The Company owns production plants in Yazoo City and Pascagoula,
Mississippi; Donaldsonville, Louisiana; and Carlsbad, New Mexico, which are
complete with necessary support facilities, such as roads, railroad tracks,
storage, offices, laboratories, warehouses, machine shops, and loading
facilities. Adequate supplies of water and electric power are available at all
locations. In addition to the fertilizer storage facilities at Yazoo City and
Pascagoula, Mississippi; Carlsbad, New Mexico; and Donaldsonville, Louisiana,
the Company also owns or leases 32 major storage and distribution facilities at
other locations in Alabama, Arkansas, California, Georgia, Indiana, Kentucky,
Louisiana, Mississippi, Missouri, Ohio, Tennessee, and Texas, with a total
system-wide storage capacity of approximately 315,000 tons.
ITEM 3. LEGAL PROCEEDINGS
CLEVE REBER CERCLA SITE. The Company has received and responded to
letters issued by the U.S. Environmental Protection Agency ("EPA") under Section
104 of the Comprehensive Environmental Response, Compensation and Liability Act
("CERCLA") relative to the possible disposition of waste by the Company at the
disposal site identified as the Cleve Reber site in Ascension Parish, Louisiana.
It is the Company's position that, based upon available information and records,
the Company did not utilize the Cleve Reber site for the disposition of
hazardous material, and it does not appear that the Company has any
responsibility for investigation and cleanup on this site. It should be noted
that the EPA is contemplating an action under the Resource Conservation and
Recovery Act, Section 7003, as well as the CERCLA action mentioned above.

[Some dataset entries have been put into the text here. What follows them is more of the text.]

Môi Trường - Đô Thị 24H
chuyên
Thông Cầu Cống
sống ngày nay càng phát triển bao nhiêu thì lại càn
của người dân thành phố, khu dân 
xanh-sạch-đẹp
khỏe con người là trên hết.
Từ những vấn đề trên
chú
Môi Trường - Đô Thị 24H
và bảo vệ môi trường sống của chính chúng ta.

The
EPA has issued Section 106 orders against the major contributors at the site for
cleanup, not including the Company. They are now engaged in negotiations for
cleanup. In 1994, the Company received a supplemental 104(e) request for
information from the EPA, indicating the EPA's renewed interest in pursuing
Potential Responsible Persons at the site. The Company responded, but has
received no further requests from the EPA.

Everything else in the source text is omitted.